- Prompt
Only the lines of the listing below that run from the line with "d if Preliminary" through the line with "Haldi Decor" are to be set down, word for word. Pictures stay out.

- Data for review

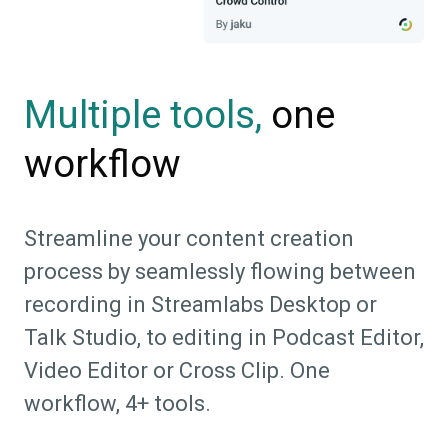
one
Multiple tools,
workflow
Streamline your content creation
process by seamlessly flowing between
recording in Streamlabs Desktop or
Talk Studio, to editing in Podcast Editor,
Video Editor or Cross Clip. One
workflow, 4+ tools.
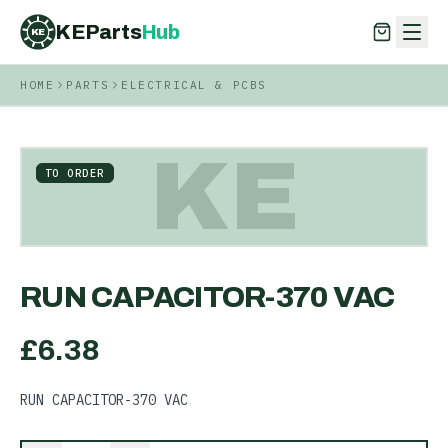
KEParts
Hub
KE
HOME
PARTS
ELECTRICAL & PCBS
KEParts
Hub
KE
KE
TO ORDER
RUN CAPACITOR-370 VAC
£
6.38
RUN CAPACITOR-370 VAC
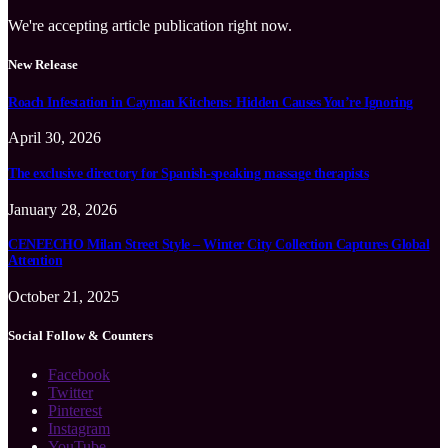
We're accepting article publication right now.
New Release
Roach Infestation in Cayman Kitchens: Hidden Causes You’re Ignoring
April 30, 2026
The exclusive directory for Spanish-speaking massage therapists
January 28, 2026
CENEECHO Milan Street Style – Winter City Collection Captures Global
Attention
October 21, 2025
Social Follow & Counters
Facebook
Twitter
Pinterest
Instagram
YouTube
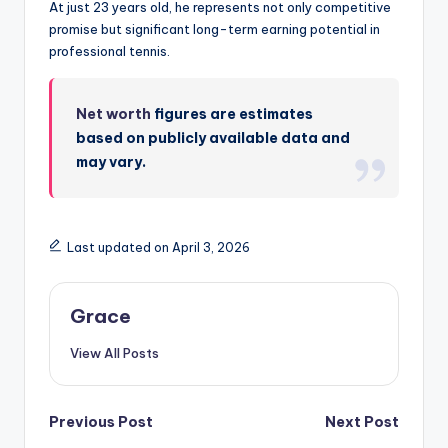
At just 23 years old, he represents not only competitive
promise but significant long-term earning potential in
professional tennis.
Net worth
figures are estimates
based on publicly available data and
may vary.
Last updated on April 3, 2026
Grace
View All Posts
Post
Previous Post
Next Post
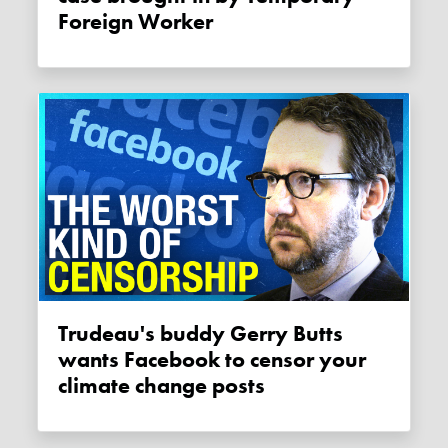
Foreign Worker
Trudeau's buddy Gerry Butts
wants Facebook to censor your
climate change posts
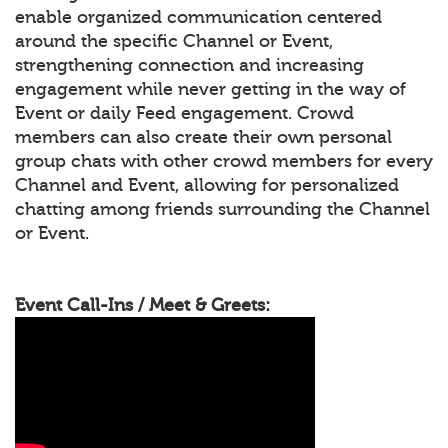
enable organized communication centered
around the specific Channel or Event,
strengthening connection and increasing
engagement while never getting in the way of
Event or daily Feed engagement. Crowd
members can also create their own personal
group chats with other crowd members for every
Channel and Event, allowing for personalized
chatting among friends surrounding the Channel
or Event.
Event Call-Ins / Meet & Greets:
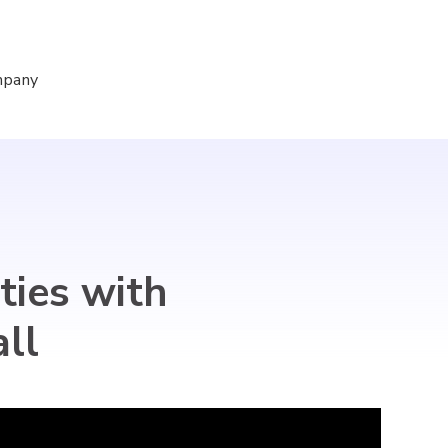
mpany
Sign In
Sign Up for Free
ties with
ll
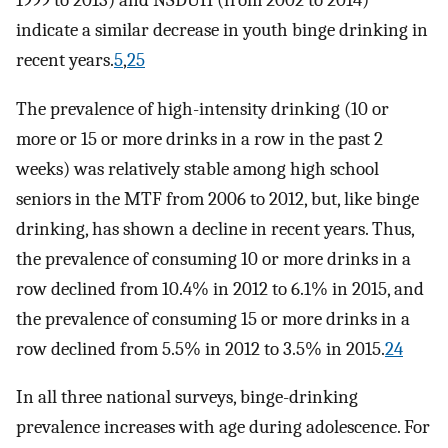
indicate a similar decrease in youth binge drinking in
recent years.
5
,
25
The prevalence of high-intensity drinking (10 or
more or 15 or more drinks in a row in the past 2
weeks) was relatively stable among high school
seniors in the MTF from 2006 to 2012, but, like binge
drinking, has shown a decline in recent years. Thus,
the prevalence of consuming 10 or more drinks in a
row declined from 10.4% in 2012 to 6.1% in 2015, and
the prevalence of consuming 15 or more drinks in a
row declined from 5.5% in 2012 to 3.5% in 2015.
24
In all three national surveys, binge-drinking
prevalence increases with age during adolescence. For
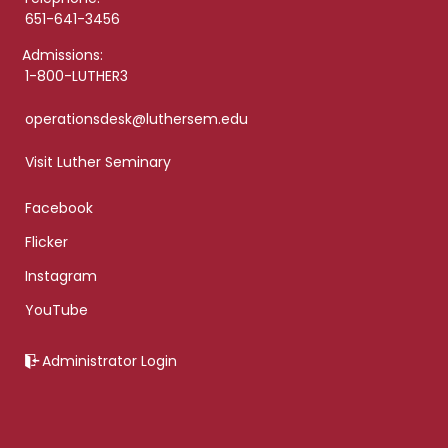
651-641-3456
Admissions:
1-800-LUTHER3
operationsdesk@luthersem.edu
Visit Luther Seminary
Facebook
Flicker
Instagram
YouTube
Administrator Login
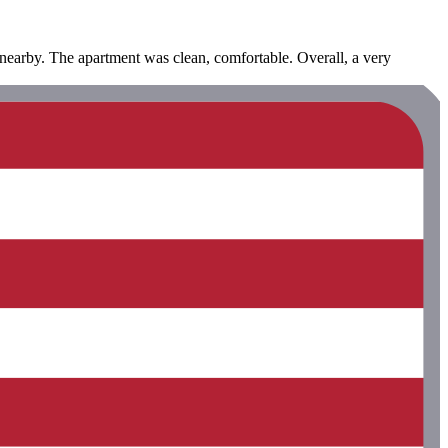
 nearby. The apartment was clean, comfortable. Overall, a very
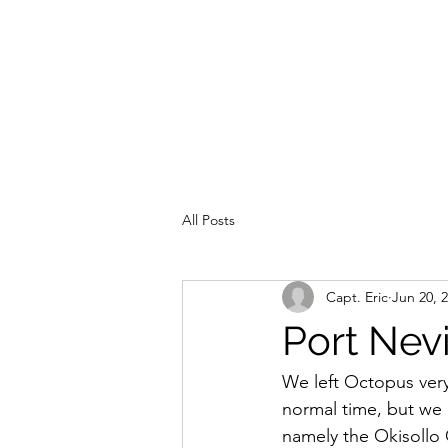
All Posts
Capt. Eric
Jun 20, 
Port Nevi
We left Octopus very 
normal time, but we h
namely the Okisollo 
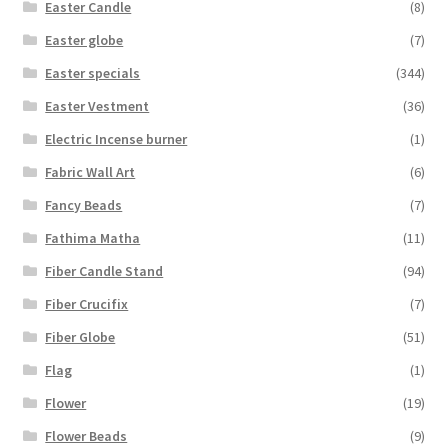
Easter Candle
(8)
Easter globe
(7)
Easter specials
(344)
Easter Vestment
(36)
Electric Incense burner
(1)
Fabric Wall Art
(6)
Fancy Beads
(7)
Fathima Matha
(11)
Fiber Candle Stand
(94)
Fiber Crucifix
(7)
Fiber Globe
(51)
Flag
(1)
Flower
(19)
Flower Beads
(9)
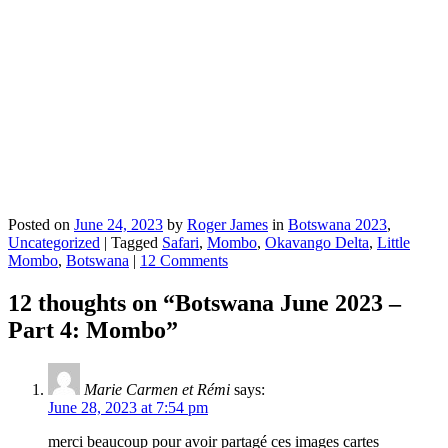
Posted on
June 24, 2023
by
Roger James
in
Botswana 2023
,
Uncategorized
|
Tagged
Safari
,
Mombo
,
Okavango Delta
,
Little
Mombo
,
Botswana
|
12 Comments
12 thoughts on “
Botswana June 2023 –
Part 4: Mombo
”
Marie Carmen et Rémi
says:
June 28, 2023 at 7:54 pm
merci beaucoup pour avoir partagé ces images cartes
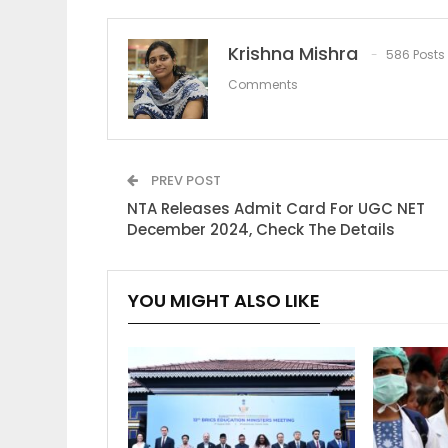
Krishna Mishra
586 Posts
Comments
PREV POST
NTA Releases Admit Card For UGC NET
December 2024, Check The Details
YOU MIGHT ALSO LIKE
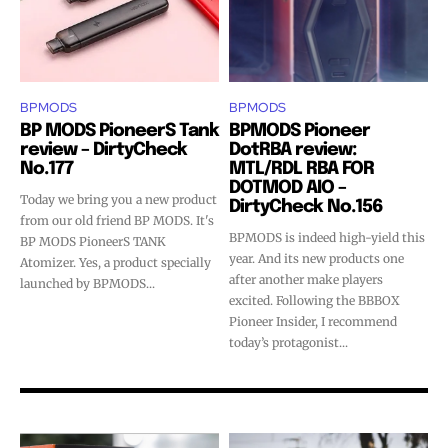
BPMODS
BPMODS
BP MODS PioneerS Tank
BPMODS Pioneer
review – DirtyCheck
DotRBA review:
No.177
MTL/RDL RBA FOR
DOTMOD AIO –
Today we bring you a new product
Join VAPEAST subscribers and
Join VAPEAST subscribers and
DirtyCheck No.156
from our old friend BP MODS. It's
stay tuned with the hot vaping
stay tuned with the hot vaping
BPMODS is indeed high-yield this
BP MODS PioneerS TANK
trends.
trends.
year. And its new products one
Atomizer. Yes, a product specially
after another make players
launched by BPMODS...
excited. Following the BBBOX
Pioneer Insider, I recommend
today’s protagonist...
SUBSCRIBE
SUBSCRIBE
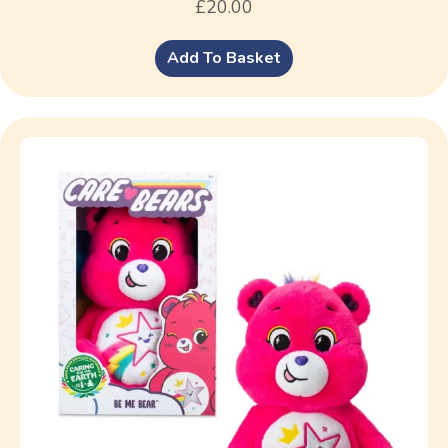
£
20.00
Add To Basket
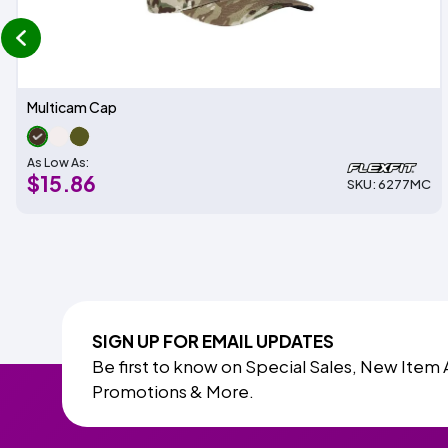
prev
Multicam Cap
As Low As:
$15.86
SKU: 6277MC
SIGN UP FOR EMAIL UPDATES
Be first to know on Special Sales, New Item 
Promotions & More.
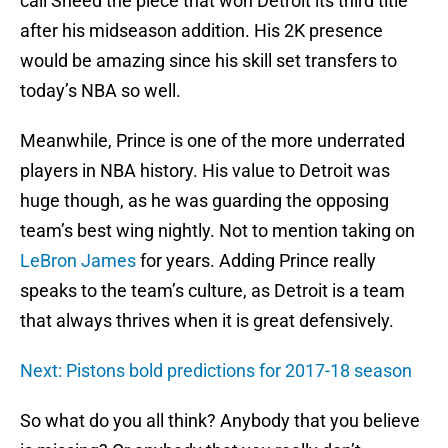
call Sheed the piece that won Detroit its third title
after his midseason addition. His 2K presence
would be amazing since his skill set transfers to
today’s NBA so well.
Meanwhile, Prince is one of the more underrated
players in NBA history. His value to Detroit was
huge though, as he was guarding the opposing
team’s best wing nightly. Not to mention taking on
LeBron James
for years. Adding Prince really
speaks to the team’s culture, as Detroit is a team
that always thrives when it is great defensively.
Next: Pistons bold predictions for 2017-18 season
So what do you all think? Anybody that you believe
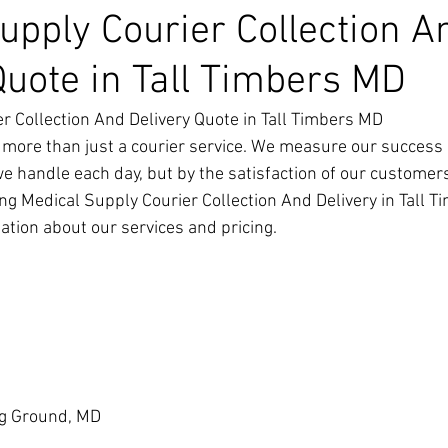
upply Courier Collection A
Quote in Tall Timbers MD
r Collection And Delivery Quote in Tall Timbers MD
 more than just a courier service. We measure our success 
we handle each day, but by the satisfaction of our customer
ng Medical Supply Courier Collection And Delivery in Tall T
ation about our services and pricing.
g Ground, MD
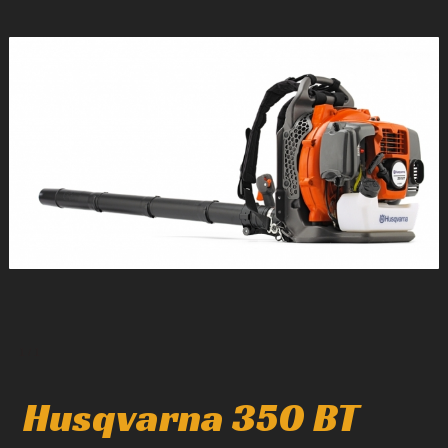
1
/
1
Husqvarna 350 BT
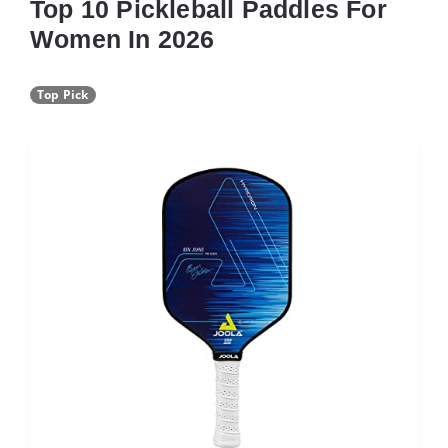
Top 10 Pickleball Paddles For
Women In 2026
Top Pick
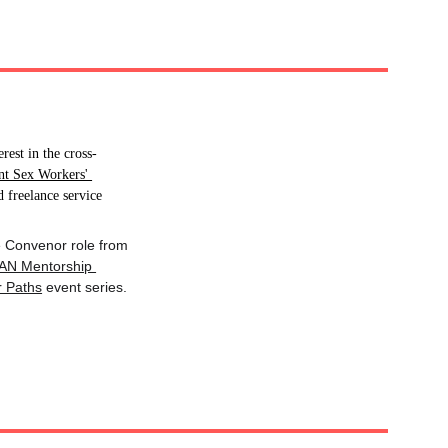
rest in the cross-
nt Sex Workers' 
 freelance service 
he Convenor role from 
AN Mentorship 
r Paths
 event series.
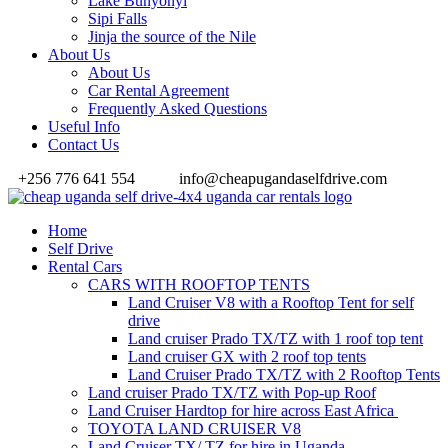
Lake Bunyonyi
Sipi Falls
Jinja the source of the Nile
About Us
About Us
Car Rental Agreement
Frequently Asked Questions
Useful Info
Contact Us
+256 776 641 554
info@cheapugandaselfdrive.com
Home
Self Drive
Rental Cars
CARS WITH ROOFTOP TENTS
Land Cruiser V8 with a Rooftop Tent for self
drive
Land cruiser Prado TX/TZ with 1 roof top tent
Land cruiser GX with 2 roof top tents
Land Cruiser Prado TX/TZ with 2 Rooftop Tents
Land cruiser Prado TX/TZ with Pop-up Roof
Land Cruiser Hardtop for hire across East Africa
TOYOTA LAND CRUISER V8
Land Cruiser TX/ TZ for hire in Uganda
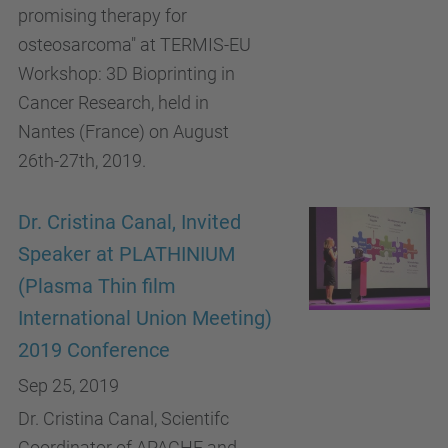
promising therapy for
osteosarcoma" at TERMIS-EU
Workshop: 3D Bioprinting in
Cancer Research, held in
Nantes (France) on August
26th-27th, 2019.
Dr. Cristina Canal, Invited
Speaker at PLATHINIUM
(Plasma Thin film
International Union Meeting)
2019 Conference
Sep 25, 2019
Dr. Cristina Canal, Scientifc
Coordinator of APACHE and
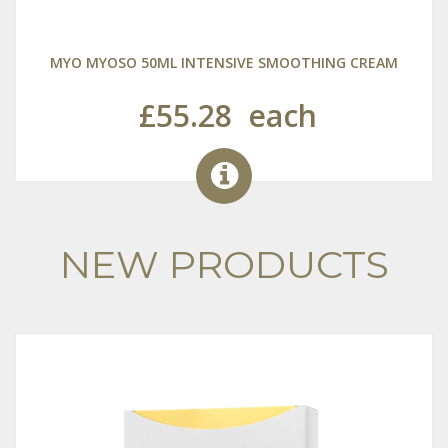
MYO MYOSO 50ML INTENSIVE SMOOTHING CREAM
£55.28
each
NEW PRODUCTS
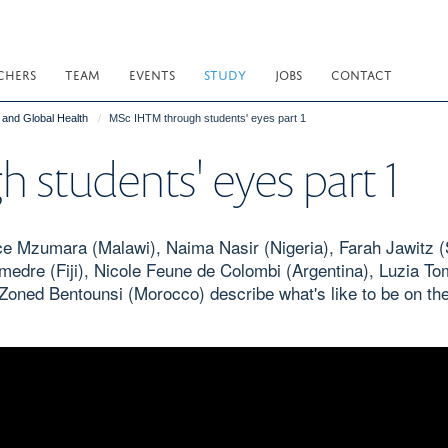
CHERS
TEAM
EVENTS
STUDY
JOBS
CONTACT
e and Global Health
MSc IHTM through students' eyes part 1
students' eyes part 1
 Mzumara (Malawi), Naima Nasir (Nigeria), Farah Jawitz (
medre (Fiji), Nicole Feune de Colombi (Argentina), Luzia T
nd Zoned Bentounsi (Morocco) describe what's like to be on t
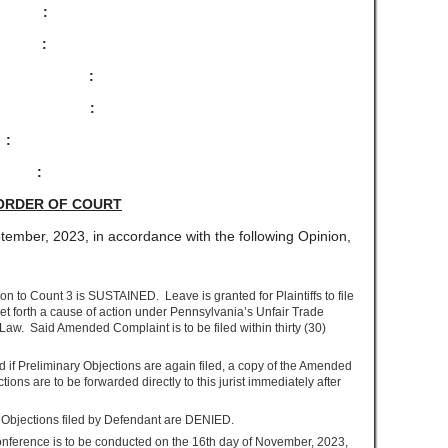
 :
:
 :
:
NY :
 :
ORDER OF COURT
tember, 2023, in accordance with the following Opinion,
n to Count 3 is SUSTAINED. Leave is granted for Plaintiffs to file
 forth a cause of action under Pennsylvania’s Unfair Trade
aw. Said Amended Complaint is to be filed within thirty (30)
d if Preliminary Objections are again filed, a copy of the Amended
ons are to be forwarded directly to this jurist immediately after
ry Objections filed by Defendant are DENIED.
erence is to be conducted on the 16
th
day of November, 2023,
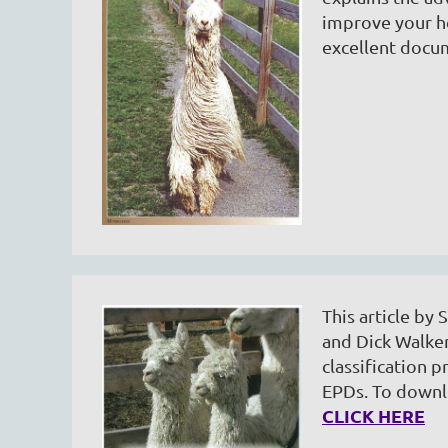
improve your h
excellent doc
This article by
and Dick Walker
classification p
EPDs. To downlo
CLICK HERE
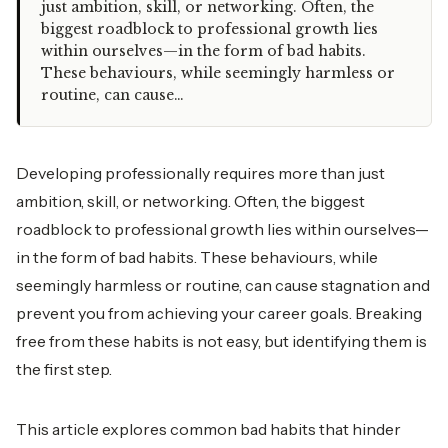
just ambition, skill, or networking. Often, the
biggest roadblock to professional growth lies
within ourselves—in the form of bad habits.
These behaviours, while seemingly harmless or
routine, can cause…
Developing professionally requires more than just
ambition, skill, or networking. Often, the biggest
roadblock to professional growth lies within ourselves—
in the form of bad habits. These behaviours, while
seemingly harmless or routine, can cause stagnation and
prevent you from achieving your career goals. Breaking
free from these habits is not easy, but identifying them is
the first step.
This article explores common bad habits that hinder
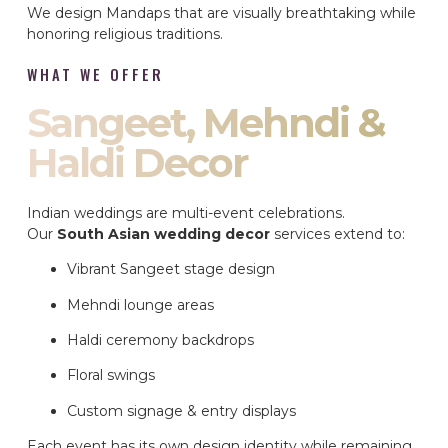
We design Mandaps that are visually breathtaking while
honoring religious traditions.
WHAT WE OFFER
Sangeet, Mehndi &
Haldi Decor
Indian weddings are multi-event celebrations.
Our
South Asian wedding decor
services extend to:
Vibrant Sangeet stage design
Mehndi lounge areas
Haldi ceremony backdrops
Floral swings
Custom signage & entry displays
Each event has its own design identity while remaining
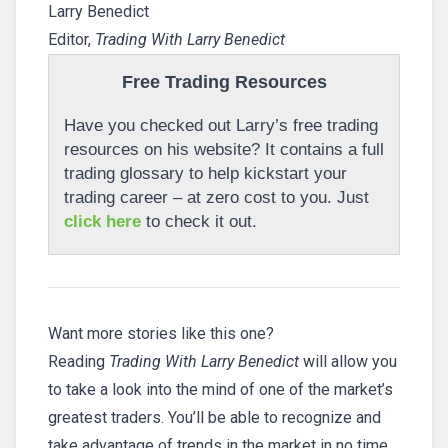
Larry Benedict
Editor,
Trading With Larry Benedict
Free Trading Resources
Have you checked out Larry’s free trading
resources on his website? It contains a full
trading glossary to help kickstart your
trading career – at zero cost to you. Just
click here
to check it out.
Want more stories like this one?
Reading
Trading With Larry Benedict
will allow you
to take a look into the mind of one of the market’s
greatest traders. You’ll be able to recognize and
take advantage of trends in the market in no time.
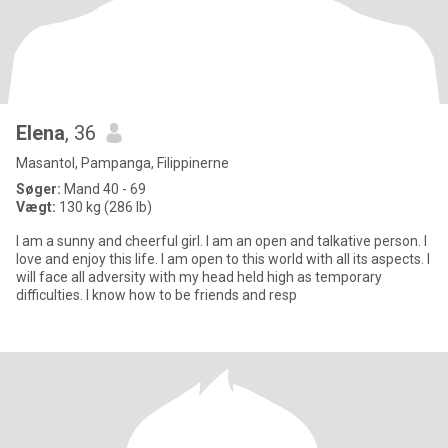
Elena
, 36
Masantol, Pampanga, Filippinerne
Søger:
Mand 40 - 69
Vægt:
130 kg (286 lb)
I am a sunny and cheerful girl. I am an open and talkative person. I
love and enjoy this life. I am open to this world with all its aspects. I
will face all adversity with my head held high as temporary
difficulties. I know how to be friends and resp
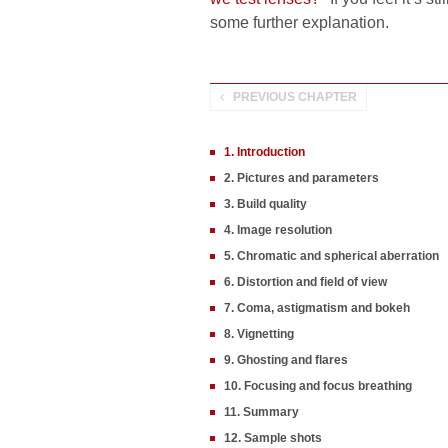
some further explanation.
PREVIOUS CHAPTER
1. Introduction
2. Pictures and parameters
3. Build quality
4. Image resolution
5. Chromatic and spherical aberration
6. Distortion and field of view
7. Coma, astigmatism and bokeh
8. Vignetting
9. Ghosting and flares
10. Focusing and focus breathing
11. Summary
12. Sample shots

- Result for this exercise
d if Preliminary Objections are again filed, a copy of the Amended
ons are to be forwarded directly to this jurist immediately after
ry Objections filed by Defendant are DENIED.
erence is to be conducted on the 16
th
day of November, 2023,
improve your h
excellent doc
This article by
and Dick Walker
classification p
EPDs. To downlo
CLICK HERE
just ambition, skill, or networking. Often, the
biggest roadblock to professional growth lies
within ourselves—in the form of bad habits.
These behaviours, while seemingly harmless or
routine, can cause…
Developing professionally requires more than just
ambition, skill, or networking. Often, the biggest
roadblock to professional growth lies within ourselves—
in the form of bad habits. These behaviours, while
seemingly harmless or routine, can cause stagnation and
prevent you from achieving your career goals. Breaking
free from these habits is not easy, but identifying them is
the first step.
This article explores common bad habits that hinder
We design Mandaps that are visually breathtaking while
honoring religious traditions.
WHAT WE OFFER
Sangeet, Mehndi &
Haldi Decor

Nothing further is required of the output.